Essays in Natural History and Agriculture eBook

This eBook from the Gutenberg Project consists of approximately 232 pages of information about Essays in Natural History and Agriculture.

Essays in Natural History and Agriculture eBook

This eBook from the Gutenberg Project consists of approximately 232 pages of information about Essays in Natural History and Agriculture.

You say that on a very fine but still night, water is cooled less rapidly than the earth:  under such circumstances the bottom of the pond cools more rapidly than the surface, the plants become colder—­in fact, some degrees below the freezing-point, &c. &c.

I submit that such reasons are inadmissible, for there would be an immediate upward current, which, as water is such an excellent conductor of heat, would immediately equalize the temperature of all the water above 40 degrees Fahrenheit, and stratified (if I may use the expression) above the water of this temperature there would be another layer of water of equal but gradually decreasing temperature until it fell below 32 degrees Fahrenheit.

The explanation I offer is this.  It is well known that if water is kept perfectly still it may be cooled down considerably, or at least some degrees below 32 degrees, without freezing; but the moment it is shaken a portion of it is converted into a spongy, porous ice, and the temperature rises to 32 degrees.

What may be the case in the rivers of the South of England I do not know, but in the rapid streams of the North this process may be seen on a very extensive scale in severe frosts.  The water in the still pools (before they are frozen over) is cooled down to below 32 degrees, and so soon as this cooled water reaches the next stream, precipitation (if I may so call it) takes place, and the spongy ice lays hold of every projecting pebble, which serves as a nucleus in the same way as threads and bits of stick serve in the crystallization of salts.  After a severe frost, when followed by bright sunshine the next morning, I have seen thousands of these bits of spongy ice rising from the stones to which they had been attached to the surface of the water.  I have seen after long-continued frost the course of a stream completely altered by this bottom-ice (as it is called here), and I have also seen a weir with a wall of ice on it three feet high (raised in a single night) by the same cause.  Now apply this to the bottom-ice in ponds (which however I must confess I never saw).  The night being calm, the water gets cool below 32 degrees, but then a breeze springing up the water becomes agitated, precipitation takes place, and the plants serving as nuclei become immediately clothed with this spongy ice, and the sun shining next morning imparts so much warmth to the plants that the ice thaws which is in contact with them, and rises to the surface.  Of course if the sun does not shine next morning, and the frost continues, the plants may be clothed with ice for a long time.

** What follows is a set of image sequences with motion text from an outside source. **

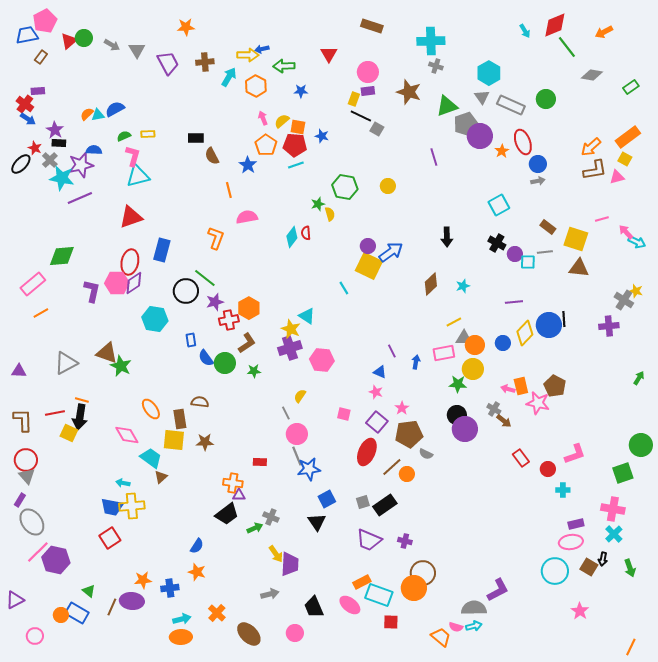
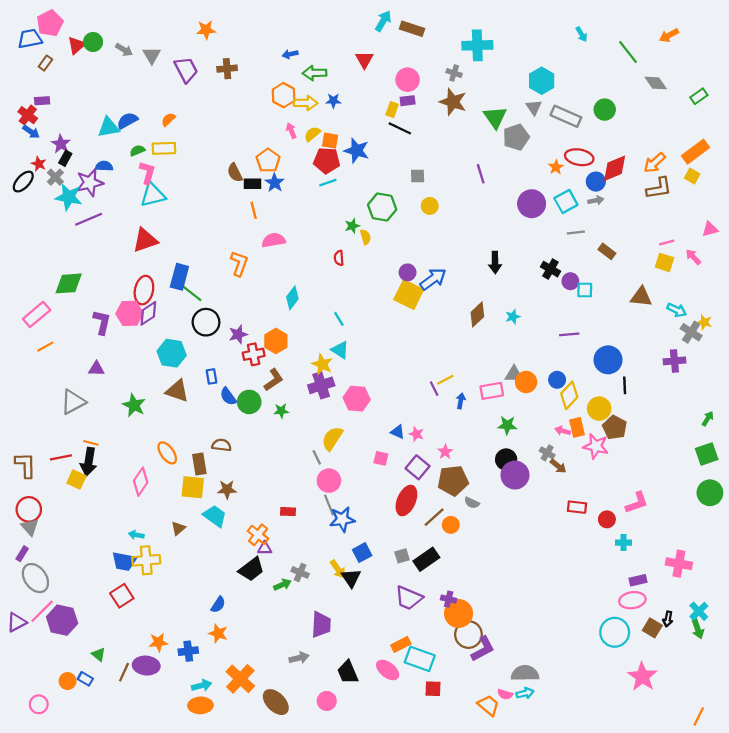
red diamond: (555, 25) -> (615, 168), moved
yellow arrow: (248, 55) -> (306, 103), moved
gray cross: (436, 66) -> (454, 73), moved
gray diamond: (592, 75) -> (656, 83), turned 45
cyan arrow: (229, 77) -> (383, 21), moved
green triangle: (447, 106) -> (495, 117), turned -45
orange semicircle: (87, 114) -> (168, 120), moved
cyan triangle: (98, 115) -> (109, 127), size x1.5
gray square: (377, 129) -> (418, 176), moved, turned -32
yellow rectangle: (148, 134) -> (164, 148), size x1.5
blue star: (322, 136) -> (357, 151), size x1.6
purple circle: (480, 136) -> (532, 204), moved
black rectangle: (196, 138) -> (253, 184), moved
red ellipse: (523, 142) -> (579, 157), turned -60
black rectangle: (59, 143) -> (65, 158), turned -64
orange pentagon: (266, 145) -> (268, 161), moved
pink triangle: (617, 177) -> (710, 229), moved
cyan square: (499, 205) -> (566, 201), moved
cyan diamond: (292, 237) -> (292, 298), moved
yellow square: (576, 239) -> (664, 262), moved, size x0.7
cyan arrow: (637, 242) -> (677, 310), moved
gray line: (545, 252) -> (576, 232), moved
green line: (205, 278) -> (190, 292), moved
cyan line: (344, 288) -> (339, 319), moved
black line: (564, 319) -> (625, 385), moved
yellow line: (454, 322) -> (445, 380), moved
yellow diamond: (525, 333) -> (569, 395), moved
brown triangle: (107, 353) -> (177, 391), moved
yellow circle: (473, 369) -> (599, 409), moved
purple triangle: (19, 371) -> (96, 369), moved
blue triangle: (380, 372) -> (398, 432), moved
yellow semicircle: (300, 396) -> (332, 438), size x1.6
pink diamond: (127, 435) -> (141, 482), turned 65
cyan trapezoid: (151, 458) -> (215, 516), moved
red rectangle: (521, 458) -> (577, 507), turned -48
green square: (623, 473) -> (707, 454), moved
orange cross: (233, 483) -> (258, 535), turned 30
cyan cross: (614, 534) -> (699, 611), moved
yellow arrow: (276, 554) -> (338, 569), moved
orange circle: (414, 588) -> (459, 613), moved
purple L-shape: (498, 590) -> (483, 649), moved
purple triangle: (15, 600) -> (17, 622), moved
pink star: (580, 611) -> (642, 677), size x1.5
blue rectangle: (77, 613) -> (85, 679), size x0.6
orange cross: (217, 613) -> (240, 679), size x1.5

To the foregoing the Editor of the “Agricultural Gazette” replied as follows:—­

We cannot admit the soundness of our correspondent’s explanation of the formation of bottom-ice or ground gore.  We are well acquainted with the statements of Arago and other writers as to the cause of this curious phenomenon, and after a careful consideration of the subject believe that it is due to radiation and not to any other cause.  Bottom-ice has been observed in ponds on perfectly still nights when there was no breeze to agitate the surface of the water.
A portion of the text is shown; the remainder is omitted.